- **What is expected**
Omit the images and return the remaining entries unchanged.

== Provided data ==

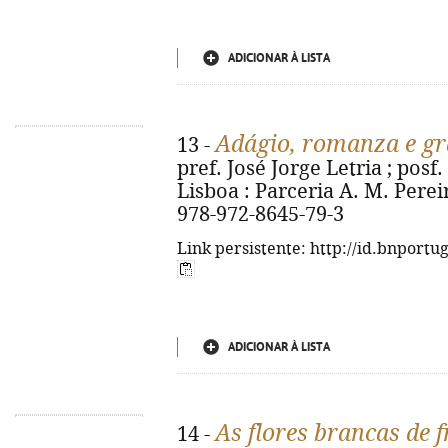
ADICIONAR À LISTA
Adágio, romanza e gr
13 -
pref. José Jorge Letria ; posf.
Lisboa : Parceria A. M. Pereir
978-972-8645-79-3
Link persistente: http://id.bnportu
ADICIONAR À LISTA
As flores brancas de 
14 -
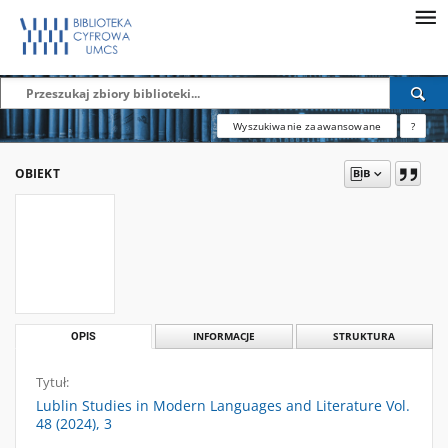
Wyszukiwanie zaawansowane
?
OBIEKT
OPIS
INFORMACJE
STRUKTURA
Tytuł:
Lublin Studies in Modern Languages and Literature Vol.
48 (2024), 3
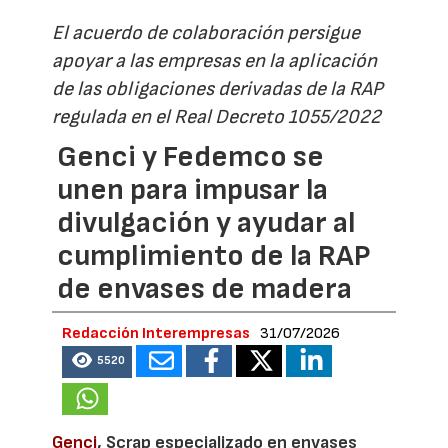
El acuerdo de colaboración persigue
apoyar a las empresas en la aplicación
de las obligaciones derivadas de la RAP
regulada en el Real Decreto 1055/2022
Genci y Fedemco se
unen para impusar la
divulgación y ayudar al
cumplimiento de la RAP
de envases de madera
Redacción Interempresas
31/07/2026
5520
Genci
, Scrap especializado en envases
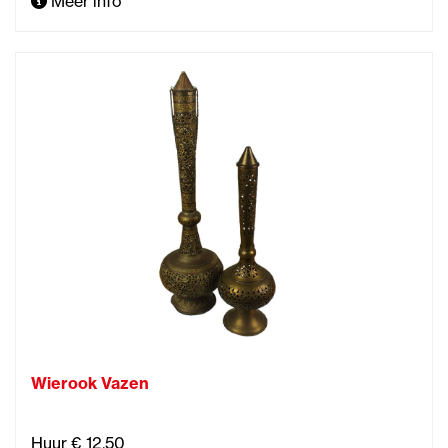
Meer info
Wierook Vazen
Huur € 12,50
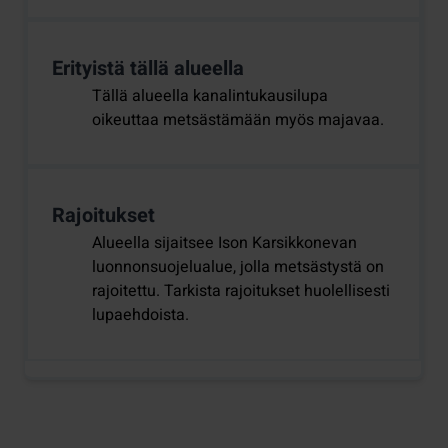
Erityistä tällä alueella
Tällä alueella kanalintukausilupa
oikeuttaa metsästämään myös majavaa.
Rajoitukset
Alueella sijaitsee Ison Karsikkonevan
luonnonsuojelualue, jolla metsästystä on
rajoitettu. Tarkista rajoitukset huolellisesti
lupaehdoista.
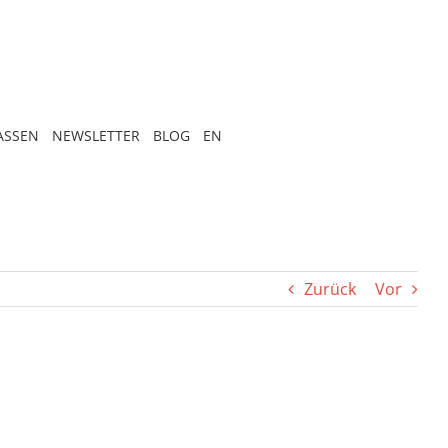
ASSEN
NEWSLETTER
BLOG
EN
Zurück
Vor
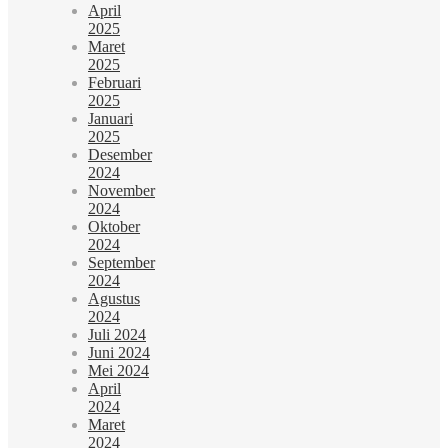
April
2025
Maret
2025
Februari
2025
Januari
2025
Desember
2024
November
2024
Oktober
2024
September
2024
Agustus
2024
Juli 2024
Juni 2024
Mei 2024
April
2024
Maret
2024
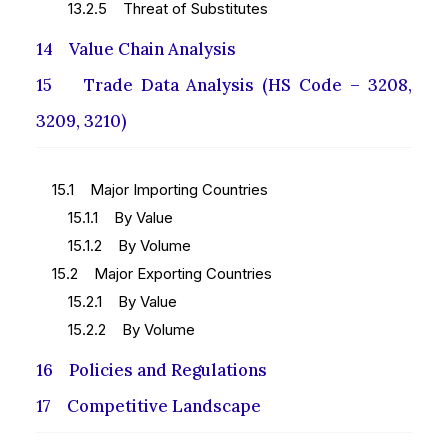
13.2.5 Threat of Substitutes
14 Value Chain Analysis
15 Trade Data Analysis (HS Code – 3208,
3209, 3210)
15.1 Major Importing Countries
15.1.1 By Value
15.1.2 By Volume
15.2 Major Exporting Countries
15.2.1 By Value
15.2.2 By Volume
16 Policies and Regulations
17 Competitive Landscape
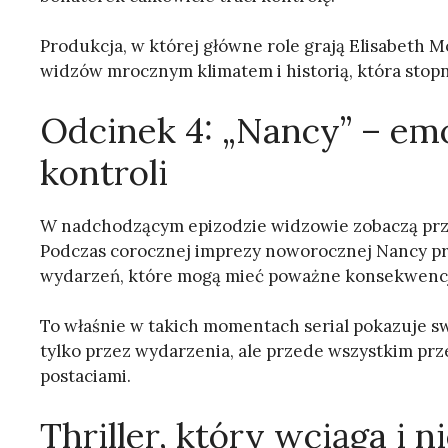
Produkcja, w której główne role grają Elisabeth 
widzów mrocznym klimatem i historią, która stopn
Odcinek 4: „Nancy” – em
kontroli
W nadchodzącym epizodzie widzowie zobaczą prz
Podczas corocznej imprezy noworocznej Nancy pr
wydarzeń, które mogą mieć poważne konsekwencj
To właśnie w takich momentach serial pokazuje sw
tylko przez wydarzenia, ale przede wszystkim prz
postaciami.
Thriller, który wciąga i 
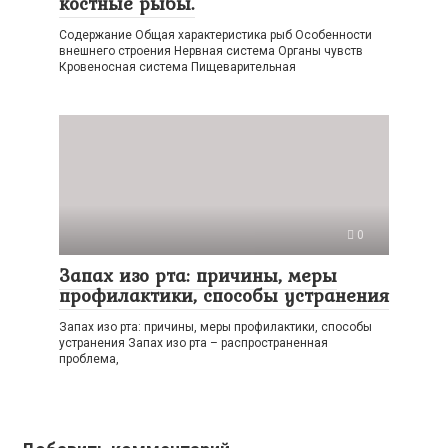
костные рыбы.
Содержание Общая характеристика рыб Особенности
внешнего строения Нервная система Органы чувств
Кровеносная система Пищеварительная
0
Запах изо рта: причины, меры
профилактики, способы устранения
Запах изо рта: причины, меры профилактики, способы
устранения Запах изо рта – распространенная
проблема,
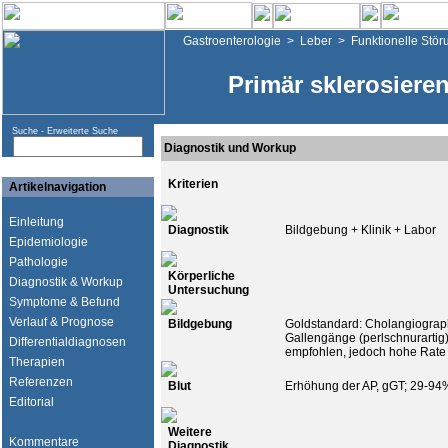
Gastroenterologie
>
Leber
>
Funktionelle Stö
Primär sklerosiere
Suche -
Erweiterte Suche
Diagnostik und Workup
Kriterien
Artikelnavigation
Einleitung
Diagnostik
Bildgebung + Klinik + Labor
Epidemiologie
Pathologie
Körperliche
Diagnostik & Workup
Untersuchung
Symptome & Befund
Verlauf & Prognose
Bildgebung
Goldstandard: Cholangiograph
Gallengänge (perlschnurartig
Differentialdiagnosen
empfohlen, jedoch hohe Rate 
Therapien
Referenzen
Blut
Erhöhung der AP, gGT; 29-9
Editorial
Weitere
Kommentare
Diagnostik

===

- **Answer box**
ADICIONAR À LISTA
Adágio, romanza e gr
13 -
pref. José Jorge Letria ; posf.
Lisboa : Parceria A. M. Pereir
978-972-8645-79-3
Link persistente: http://id.bnportu
ADICIONAR À LISTA
As flores brancas de 
14 -
Wyszukiwanie zaawansowane
?
OBIEKT
OPIS
INFORMACJE
STRUKTURA
Tytuł:
Lublin Studies in Modern Languages and Literature Vol.
48 (2024), 3
El acuerdo de colaboración persigue
apoyar a las empresas en la aplicación
de las obligaciones derivadas de la RAP
regulada en el Real Decreto 1055/2022
Genci y Fedemco se
unen para impusar la
divulgación y ayudar al
cumplimiento de la RAP
de envases de madera
Redacción Interempresas
31/07/2026
5520
Genci
, Scrap especializado en envases
Meer info
Wierook Vazen
Huur € 12,50
Erityistä tällä alueella
Tällä alueella kanalintukausilupa
oikeuttaa metsästämään myös majavaa.
Rajoitukset
Alueella sijaitsee Ison Karsikkonevan
luonnonsuojelualue, jolla metsästystä on
rajoitettu. Tarkista rajoitukset huolellisesti
lupaehdoista.
ASSEN
NEWSLETTER
BLOG
EN
Zurück
Vor
April
2025
Maret
2025
Februari
2025
Januari
2025
Desember
2024
November
2024
Oktober
2024
September
2024
Agustus
2024
Juli 2024
Juni 2024
Mei 2024
April
2024
Maret
2024
13.2.5 Threat of Substitutes
14 Value Chain Analysis
15 Trade Data Analysis (HS Code – 3208,
3209, 3210)
15.1 Major Importing Countries
15.1.1 By Value
15.1.2 By Volume
15.2 Major Exporting Countries
15.2.1 By Value
15.2.2 By Volume
16 Policies and Regulations
17 Competitive Landscape
Produkcja, w której główne role grają Elisabeth 
widzów mrocznym klimatem i historią, która stopn
Odcinek 4: „Nancy” – em
kontroli
W nadchodzącym epizodzie widzowie zobaczą prz
Podczas corocznej imprezy noworocznej Nancy pr
wydarzeń, które mogą mieć poważne konsekwencj
To właśnie w takich momentach serial pokazuje sw
tylko przez wydarzenia, ale przede wszystkim prz
postaciami.
Thriller, który wciąga i 
костные рыбы.
Содержание Общая характеристика рыб Особенности
внешнего строения Нервная система Органы чувств
Кровеносная система Пищеварительная
0
Запах изо рта: причины, меры
профилактики, способы устранения
Запах изо рта: причины, меры профилактики, способы
устранения Запах изо рта – распространенная
проблема,
Gastroenterologie
>
Leber
>
Funktionelle Stö
Primär sklerosiere
Suche -
Erweiterte Suche
Diagnostik und Workup
Kriterien
Artikelnavigation
Einleitung
Diagnostik
Bildgebung + Klinik + Labor
Epidemiologie
Pathologie
Körperliche
Diagnostik & Workup
Untersuchung
Symptome & Befund
Verlauf & Prognose
Bildgebung
Goldstandard: Cholangiograph
Gallengänge (perlschnurartig
Differentialdiagnosen
empfohlen, jedoch hohe Rate 
Therapien
Referenzen
Blut
Erhöhung der AP, gGT; 29-9
Editorial
Weitere
Kommentare
Diagnostik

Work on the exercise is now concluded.